The plaintiff testified that he signed some papers that he thought were to give credit to Bowes; that Bowes owned the truck and that he, the plaintiff, had never owned it, and had never given, sold, assigned or transferred the truck to Bowes. There was also evidence that the plaintiff had been present *85with Bowes at the office of a finance company in April, when Bowes had made a payment on account of the purchase price of said truck, but that personally he had never made any payments on account of said truck.
On this issue the defendant filed several requests for rulings. The court gave number 12, and by so doing properly instructed himself that whether Bowes was the owner, whether he stated his residence correctly, and whether the plaintiff had any interest in the truck, were matters regarding which the evidence was conflicting, were issues of fact for his determination.

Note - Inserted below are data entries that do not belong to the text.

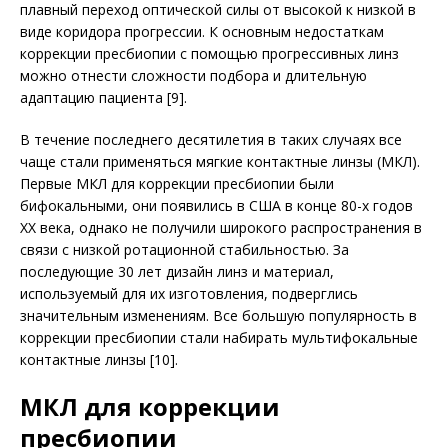
плавный переход оптической силы от высокой к низкой в
виде коридора прогрессии. К основным недостаткам
коррекции пресбиопии с помощью прогрессивных линз
можно отнести сложности подбора и длительную
адаптацию пациента [9].
В течение последнего десятилетия в таких случаях все
чаще стали применяться мягкие контактные линзы (МКЛ).
Первые МКЛ для коррекции пресбиопии были
бифокальными, они появились в США в конце 80-х годов
XX века, однако не получили широкого распространения в
связи с низкой ротационной стабильностью. За
последующие 30 лет дизайн линз и материал,
используемый для их изготовления, подверглись
значительным изменениям. Все большую популярность в
коррекции пресбиопии стали набирать мультифокальные
контактные линзы [10].
МКЛ для коррекции
пресбиопии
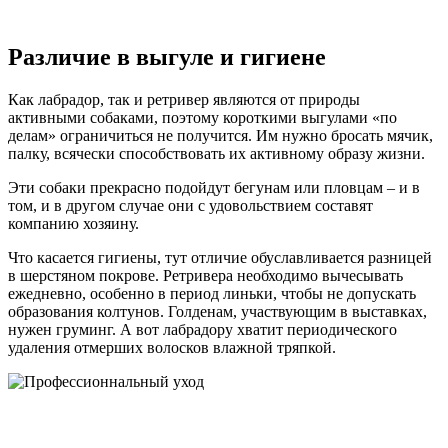
Различие в выгуле и гигиене
Как лабрадор, так и ретривер являются от природы
активными собаками, поэтому короткими выгулами «по
делам» ограничиться не получится. Им нужно бросать мячик,
палку, всячески способствовать их активному образу жизни.
Эти собаки прекрасно подойдут бегунам или пловцам – и в
том, и в другом случае они с удовольствием составят
компанию хозяину.
Что касается гигиены, тут отличие обуславливается разницей
в шерстяном покрове. Ретривера необходимо вычесывать
ежедневно, особенно в период линьки, чтобы не допускать
образования колтунов. Голденам, участвующим в выставках,
нужен груминг. А вот лабрадору хватит периодического
удаления отмерших волосков влажной тряпкой.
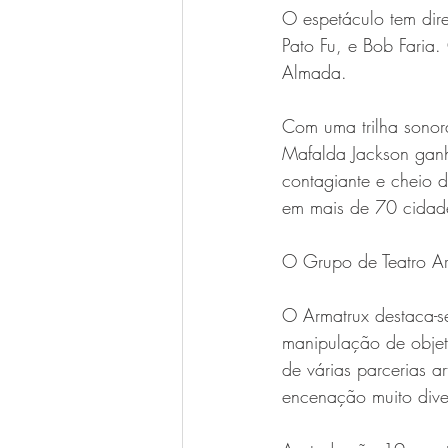
O espetáculo tem dir
Pato Fu, e Bob Faria.
Almada. 
Com uma trilha sonor
Mafalda Jackson ganh
contagiante e cheio d
em mais de 70 cidades
O Grupo de Teatro A
O Armatrux destaca-se
manipulação de objet
de várias parcerias a
encenação muito dive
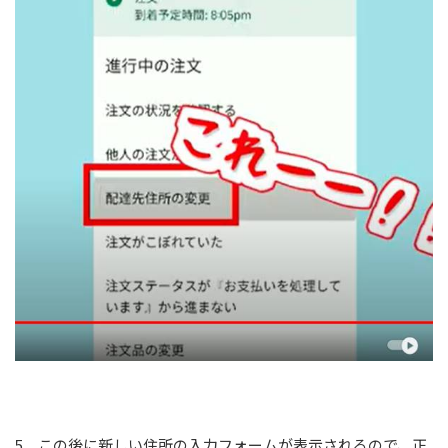
5．この後に新しい住所の入力フォームが表示されるので、正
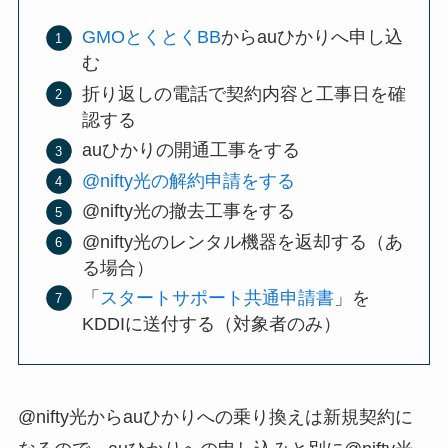
GMOとくとくBB
からauひかりへ申し込
む
折り返しの電話で契約内容と工事日を確
認する
auひかりの開通工事をする
@nifty光の解約申請をする
@nifty光の撤去工事をする
@nifty光のレンタル機器を返却する（あ
る場合）
「
スタートサポート共通申請書
」を
KDDIに送付する（対象者のみ）
@nifty光からauひかりへの乗り換えは新規契約に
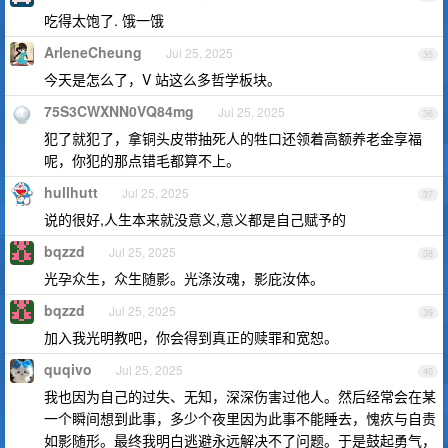
吃得太饱了. 饿一饿
ArleneCheung
Jul 25, 2025
35
今天是怎么了，V 站这么多哲学板块。
75S3CWXNN0VQ84mg
Jul 25, 2025
36
犯了就犯了，拿铜头皮带抽死人的牲口还领着高额养老金享福
呢，你犯的那点错毛都算不上。
hullhutt
Jul 25, 2025
37
说的很好,人生本来就没意义,意义都是自己赋予的
bqzzd
Jul 25, 2025
38
光孕众生，众生随影。光涤汝魂，影庇汝体。
bqzzd
Jul 25, 2025
39
加入我光明教吧，你会得到真正的赎罪和宽恕。
quqivo
Jul 25, 2025
40
我也因为自己的过失、无知，深深伤害过他人。然后经常会在某
一个瞬间想到此事，多少个夜里因为此事不能睡去，愧疚与自责
如影随形。最终我明白逃避永远解决不了问题。于是鼓起勇气，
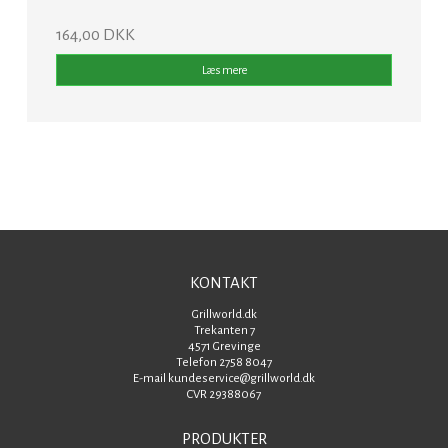
164,00 DKK
Læs mere
KONTAKT
Grillworld.dk
Trekanten 7
4571 Grevinge
Telefon 2758 8047
E-mail kundeservice@grillworld.dk
CVR 29388067
PRODUKTER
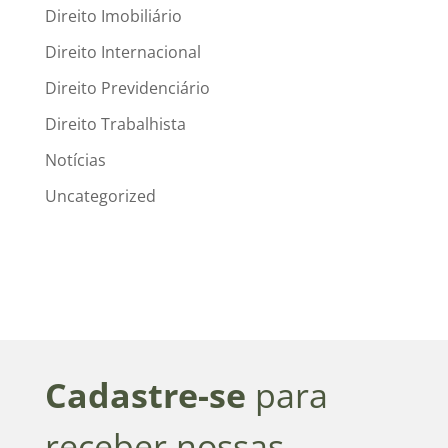
Direito Imobiliário
Direito Internacional
Direito Previdenciário
Direito Trabalhista
Notícias
Uncategorized
Cadastre-se
para
receber nossas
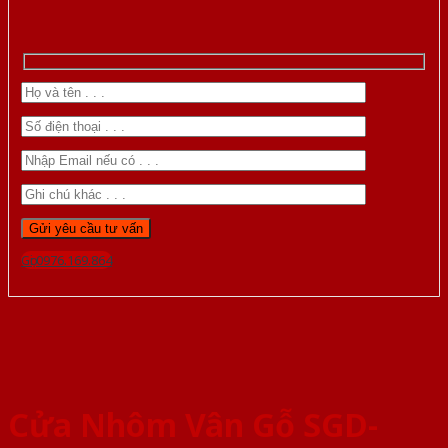
Gọi 0976.169.864
Cửa Nhôm Vân Gỗ SGD-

In connection with the denial of the tenth request, the court found:
“Denied because request contains facts not found by me. I find that the plaintiff, Wilfred Richards, signed the conditional bill of sale for the purchase, and also the notes for the payment of the motor vehicle involved in this case, but that he performed these acts for and in behalf of one Clayton Bowes, to whom the seller would not extend 'credit or sell a motor vehicle on credit, and in whose behalf the plaintiff extended his credit for the purpose of enabling the said Clayton Bowes to purchase the motor vehicle in question; that no part of the purchase price or subsequent payments on the notes were paid by the plaintiff but were paid by the said Clayton Bowes.”
And in connection with the denial of the eleventh request, the court found:
“I find that Clayton Bowes, in whose name the said Ford truck was registered, was at all times the sole owner of the same.”
The burden of proving that the truck was not registered, as required by law, was on the defendant. G. L. (Ter. Ed.) c. 231, p. 85A; Brewer v. Hayes, 285 Mass. 144; MacInnis v. Morrissey, 298 Mass. 505.
The Conditional Sales Contract taken by itself was some evidence that the plaintiff, Richards, was the owner of the truck; but this agreement was for the 'benefit of the dealer selling the same and when taken with the denial of ownership by Richards, the registration by Bowes (Burns v. Winchell, 305 Mass. 276, 280, and cases there cited), the making of payments by Bowes, all of which could have been found to have been known to Richards at the time, and the testimony of Richards that he thought he signed papers “to give credit to Bowes,” presented to the trial court the question of whether Bowes had ownership of the truck which entitled him to register it in his own name. In our opinion he had, and the trial court was correct in the manner in which he dealth with the defendant’s requests for rulings. Dunn v. Merrill, Mass. Adv. Sh. (1941) 951 (27 BTL 48).
No prejudicial error appearing, the report is dismissed.